(Dataset entries)
···
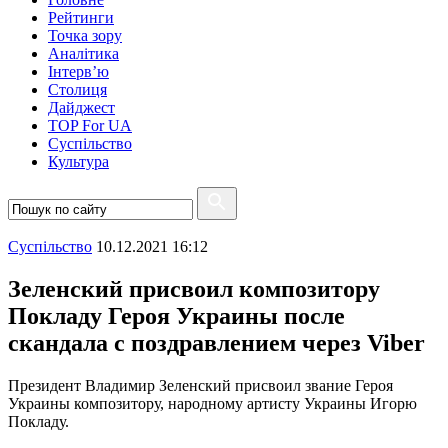
Рейтинги
Точка зору
Аналітика
Інтерв’ю
Столиця
Дайджест
TOP For UA
Суспiльство
Культура
Суспiльство
10.12.2021 16:12
Зеленский присвоил композитору
Покладу Героя Украины после
скандала с поздравлением через Viber
Президент Владимир Зеленский присвоил звание Героя
Украины композитору, народному артисту Украины Игорю
Покладу.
···
**The problem:**
Only a number is wanted here: the count of lines above that contain the word "композитору".

**Expected output:**
2